Son œuvre s’articule autour de plusieurs formes de résistance : écologique, en s’opposant à la culture du jetable ; poétique, en réhabilitant la beauté du rebut ; intime, face aux violences vécues et vivante, contre l’oubli des corps et des parcours humains.

En élevant une matière déchue au rang de sculpture, Marité Braster invite le public à une expérience sensorielle et introspective. Elle n’impose pas de lecture unique, mais propose une rencontre ouverte entre matière et regard. Face à ses œuvres, chacun est libre d’y percevoir une armure protectrice, une blessure à fleur de peau ou un souffle porteur.

On y voit l'artiste Marité Braster entrain de travailler dans son atelier de sculpture

Quand la peinture devient sculpture

Transformer une peinture ou un dessin célèbre en œuvre tridimensionnelle : tel était le défi artistique proposé aux jeunes du Pôle Enfance du Centre Socio-Culturel AGORA. Inspirés par l’univers de Pablo Picasso, ils ont exploré, au fil d’un cycle d’activités mené au mois d’octobre dernier, le passage de la 2D à la 3D, de la peinture à la sculpture.

Les enfants ont tout d’abord découvert la vie et l’œuvre du célèbre artiste à travers une projection vidéo, leur permettant de se familiariser avec son style, son regard sur le monde et sa manière de représenter les formes. À partir de cette immersion, chacun a choisi une œuvre servant de base à son travail parmi quatre propositions emblématiques : le chat, le hibou, la chèvre ou le singe. Un travail d’observation au crayon a ensuite été réalisé afin de mieux comprendre les lignes et les volumes.
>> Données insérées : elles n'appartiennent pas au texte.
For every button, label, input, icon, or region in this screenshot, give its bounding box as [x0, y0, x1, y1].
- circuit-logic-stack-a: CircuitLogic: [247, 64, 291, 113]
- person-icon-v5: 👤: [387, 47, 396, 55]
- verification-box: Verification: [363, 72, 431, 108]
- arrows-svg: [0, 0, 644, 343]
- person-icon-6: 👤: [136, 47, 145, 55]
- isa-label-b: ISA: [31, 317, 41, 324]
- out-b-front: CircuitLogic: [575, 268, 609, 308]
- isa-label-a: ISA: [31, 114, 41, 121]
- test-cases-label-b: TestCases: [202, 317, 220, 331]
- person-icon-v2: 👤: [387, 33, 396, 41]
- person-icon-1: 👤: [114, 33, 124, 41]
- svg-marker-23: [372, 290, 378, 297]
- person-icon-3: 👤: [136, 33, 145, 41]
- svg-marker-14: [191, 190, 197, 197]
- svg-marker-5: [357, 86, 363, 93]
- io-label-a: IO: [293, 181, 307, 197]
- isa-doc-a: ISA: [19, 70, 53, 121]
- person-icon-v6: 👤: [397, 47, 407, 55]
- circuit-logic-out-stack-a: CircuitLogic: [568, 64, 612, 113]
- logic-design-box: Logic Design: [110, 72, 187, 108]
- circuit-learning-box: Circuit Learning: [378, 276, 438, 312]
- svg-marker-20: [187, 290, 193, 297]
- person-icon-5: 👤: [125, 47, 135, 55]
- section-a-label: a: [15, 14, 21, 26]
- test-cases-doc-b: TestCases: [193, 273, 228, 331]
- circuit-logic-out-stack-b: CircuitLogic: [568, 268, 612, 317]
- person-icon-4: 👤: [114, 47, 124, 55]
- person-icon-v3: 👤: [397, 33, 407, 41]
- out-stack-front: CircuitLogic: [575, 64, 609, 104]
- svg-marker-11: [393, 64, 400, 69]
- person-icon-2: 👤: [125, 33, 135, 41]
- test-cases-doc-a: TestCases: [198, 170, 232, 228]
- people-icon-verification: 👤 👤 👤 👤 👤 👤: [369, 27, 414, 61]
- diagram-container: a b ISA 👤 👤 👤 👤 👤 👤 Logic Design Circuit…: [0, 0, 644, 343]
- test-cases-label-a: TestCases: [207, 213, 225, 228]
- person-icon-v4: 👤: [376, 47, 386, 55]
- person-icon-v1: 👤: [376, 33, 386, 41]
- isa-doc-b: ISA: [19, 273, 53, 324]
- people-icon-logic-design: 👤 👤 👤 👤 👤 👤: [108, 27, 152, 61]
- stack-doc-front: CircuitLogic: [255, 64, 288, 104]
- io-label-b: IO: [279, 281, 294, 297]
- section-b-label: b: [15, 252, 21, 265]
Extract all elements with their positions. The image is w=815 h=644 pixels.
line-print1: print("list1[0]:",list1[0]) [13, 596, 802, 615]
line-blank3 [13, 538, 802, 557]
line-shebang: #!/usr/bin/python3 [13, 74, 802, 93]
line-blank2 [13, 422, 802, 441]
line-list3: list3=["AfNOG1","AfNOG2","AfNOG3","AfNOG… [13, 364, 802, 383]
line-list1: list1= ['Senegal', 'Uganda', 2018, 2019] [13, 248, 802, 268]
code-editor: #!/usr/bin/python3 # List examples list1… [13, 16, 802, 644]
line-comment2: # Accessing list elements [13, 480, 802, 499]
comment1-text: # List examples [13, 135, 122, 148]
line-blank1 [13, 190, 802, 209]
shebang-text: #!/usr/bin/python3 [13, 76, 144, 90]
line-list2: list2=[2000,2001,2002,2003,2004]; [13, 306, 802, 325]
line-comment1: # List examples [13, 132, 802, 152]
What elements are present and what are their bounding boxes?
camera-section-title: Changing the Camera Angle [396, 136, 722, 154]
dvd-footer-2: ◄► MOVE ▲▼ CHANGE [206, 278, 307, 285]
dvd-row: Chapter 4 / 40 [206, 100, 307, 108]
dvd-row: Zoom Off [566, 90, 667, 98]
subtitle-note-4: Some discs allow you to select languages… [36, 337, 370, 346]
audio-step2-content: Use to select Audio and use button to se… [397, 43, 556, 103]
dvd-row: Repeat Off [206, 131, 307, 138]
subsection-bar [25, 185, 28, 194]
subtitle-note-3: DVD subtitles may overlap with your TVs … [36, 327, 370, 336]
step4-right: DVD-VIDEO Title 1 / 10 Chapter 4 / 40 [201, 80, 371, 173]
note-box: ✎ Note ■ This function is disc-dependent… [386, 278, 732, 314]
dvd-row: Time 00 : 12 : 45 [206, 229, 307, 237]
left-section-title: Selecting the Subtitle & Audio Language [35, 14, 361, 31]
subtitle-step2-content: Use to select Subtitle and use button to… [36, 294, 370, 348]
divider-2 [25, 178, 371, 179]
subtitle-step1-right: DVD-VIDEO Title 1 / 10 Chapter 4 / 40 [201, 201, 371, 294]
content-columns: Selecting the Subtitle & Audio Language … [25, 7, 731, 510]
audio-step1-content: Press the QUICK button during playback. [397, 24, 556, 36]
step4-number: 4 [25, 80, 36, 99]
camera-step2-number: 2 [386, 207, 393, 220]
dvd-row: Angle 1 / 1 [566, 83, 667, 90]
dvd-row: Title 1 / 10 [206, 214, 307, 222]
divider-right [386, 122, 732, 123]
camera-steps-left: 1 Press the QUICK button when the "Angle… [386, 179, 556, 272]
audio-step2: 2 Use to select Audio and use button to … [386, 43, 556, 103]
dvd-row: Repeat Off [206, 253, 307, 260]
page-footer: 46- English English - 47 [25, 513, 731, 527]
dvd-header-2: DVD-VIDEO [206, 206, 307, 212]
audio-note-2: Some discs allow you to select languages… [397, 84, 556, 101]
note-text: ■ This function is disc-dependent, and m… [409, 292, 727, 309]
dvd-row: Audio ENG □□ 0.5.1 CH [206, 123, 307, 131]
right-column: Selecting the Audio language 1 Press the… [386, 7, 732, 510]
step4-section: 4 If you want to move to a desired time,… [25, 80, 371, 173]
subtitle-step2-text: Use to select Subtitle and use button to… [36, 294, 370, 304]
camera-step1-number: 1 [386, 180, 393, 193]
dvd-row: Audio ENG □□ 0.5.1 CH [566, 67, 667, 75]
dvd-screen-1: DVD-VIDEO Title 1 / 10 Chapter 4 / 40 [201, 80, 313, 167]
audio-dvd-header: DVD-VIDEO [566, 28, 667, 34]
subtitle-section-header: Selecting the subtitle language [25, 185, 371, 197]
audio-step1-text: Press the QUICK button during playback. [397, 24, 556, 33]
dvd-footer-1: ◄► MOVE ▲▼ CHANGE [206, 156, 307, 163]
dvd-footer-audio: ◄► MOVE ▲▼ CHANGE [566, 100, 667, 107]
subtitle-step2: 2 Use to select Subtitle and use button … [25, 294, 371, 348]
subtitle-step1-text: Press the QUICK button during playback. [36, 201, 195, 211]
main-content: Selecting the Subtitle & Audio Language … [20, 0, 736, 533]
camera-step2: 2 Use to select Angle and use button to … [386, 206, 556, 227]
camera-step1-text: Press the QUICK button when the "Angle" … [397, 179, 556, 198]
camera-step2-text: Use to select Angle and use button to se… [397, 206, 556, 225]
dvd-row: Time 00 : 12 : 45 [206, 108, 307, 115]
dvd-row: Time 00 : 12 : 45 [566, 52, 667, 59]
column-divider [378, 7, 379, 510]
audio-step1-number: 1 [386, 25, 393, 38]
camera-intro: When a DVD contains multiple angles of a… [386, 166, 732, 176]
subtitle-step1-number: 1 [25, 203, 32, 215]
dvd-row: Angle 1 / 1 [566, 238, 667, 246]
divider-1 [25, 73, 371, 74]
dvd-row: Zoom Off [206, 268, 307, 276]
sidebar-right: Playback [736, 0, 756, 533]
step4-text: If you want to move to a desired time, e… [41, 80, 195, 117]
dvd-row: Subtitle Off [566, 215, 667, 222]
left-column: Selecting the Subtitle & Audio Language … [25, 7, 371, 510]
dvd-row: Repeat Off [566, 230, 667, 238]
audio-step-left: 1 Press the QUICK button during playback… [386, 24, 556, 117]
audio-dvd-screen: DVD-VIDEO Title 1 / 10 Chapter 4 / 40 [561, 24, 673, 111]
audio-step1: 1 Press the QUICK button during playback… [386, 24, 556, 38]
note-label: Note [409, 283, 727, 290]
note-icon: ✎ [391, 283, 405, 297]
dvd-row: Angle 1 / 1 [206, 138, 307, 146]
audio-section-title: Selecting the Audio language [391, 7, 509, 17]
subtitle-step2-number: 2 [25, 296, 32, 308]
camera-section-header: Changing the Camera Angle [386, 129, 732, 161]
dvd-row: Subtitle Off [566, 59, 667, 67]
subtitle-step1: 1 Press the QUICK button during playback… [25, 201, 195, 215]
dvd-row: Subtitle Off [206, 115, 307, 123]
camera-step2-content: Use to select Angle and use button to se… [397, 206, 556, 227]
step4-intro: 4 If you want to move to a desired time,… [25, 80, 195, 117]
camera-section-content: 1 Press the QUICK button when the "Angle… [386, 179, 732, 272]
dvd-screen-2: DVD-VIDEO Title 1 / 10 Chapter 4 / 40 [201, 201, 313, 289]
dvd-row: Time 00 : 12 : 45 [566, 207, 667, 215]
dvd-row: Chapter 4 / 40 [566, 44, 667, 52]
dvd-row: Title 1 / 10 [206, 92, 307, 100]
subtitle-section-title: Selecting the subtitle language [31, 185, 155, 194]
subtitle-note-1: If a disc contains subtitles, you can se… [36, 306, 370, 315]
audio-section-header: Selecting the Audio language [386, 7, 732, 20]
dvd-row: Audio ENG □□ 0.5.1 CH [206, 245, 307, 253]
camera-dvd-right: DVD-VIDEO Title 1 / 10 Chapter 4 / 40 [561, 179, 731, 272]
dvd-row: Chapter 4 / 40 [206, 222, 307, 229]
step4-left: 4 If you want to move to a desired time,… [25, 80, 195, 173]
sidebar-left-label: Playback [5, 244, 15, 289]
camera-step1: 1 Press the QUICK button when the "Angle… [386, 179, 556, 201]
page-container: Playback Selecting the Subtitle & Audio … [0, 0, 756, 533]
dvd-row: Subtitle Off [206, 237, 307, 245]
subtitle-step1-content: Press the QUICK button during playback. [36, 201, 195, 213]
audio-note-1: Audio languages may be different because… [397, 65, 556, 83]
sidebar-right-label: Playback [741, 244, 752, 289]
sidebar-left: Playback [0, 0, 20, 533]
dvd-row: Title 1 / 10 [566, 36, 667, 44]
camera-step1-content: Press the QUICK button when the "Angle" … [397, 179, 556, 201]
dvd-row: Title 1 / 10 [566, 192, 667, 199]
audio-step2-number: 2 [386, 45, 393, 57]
La mise en couleur a été abordée grâce à la technique de l’aquarelle, permettant aux jeunes artistes d’expérimenter les nuances et la transparence. Puis, un nouveau défi s’est présenté : imaginer le passage de la peinture ou du dessin vers la sculpture. À l’aide du crayon, ils ont esquissé le croquis de leur futur prototype, en partant d’une forme simple, la boule, pour penser les volumes en trois dimensions.

Enfin, place au modelage et à la céramique. Les enfants ont travaillé le grès, un type de terre particulièrement adapté à la sculpture, et ont appliqué des engobes pour donner couleur et personnalité à leurs créations. Cette dernière étape a permis de concrétiser tout le cheminement artistique entrepris depuis l’observation jusqu’à la réalisation finale.

Le remarquable travail de ces jeunes artistes sera exposé lors du Chevalet d’Or.

On y voit une sculpure chat réalsié par une jeune du Centre socio Culturel AGORA

L’art comme langage universel : un atelier au cœur de l’Institut Saint-André

Au sein de l’Institut Saint-André, l’atelier d’arts plastiques animé par Régine Prévitali est un espace où l’art devient un langage universel, accessible à tous. Conçu comme un lieu sécurisant, bienveillant et stimulant, il permet aux personnes en situation de handicap d’explorer leur créativité, d’exprimer leurs émotions et de développer leur imaginaire.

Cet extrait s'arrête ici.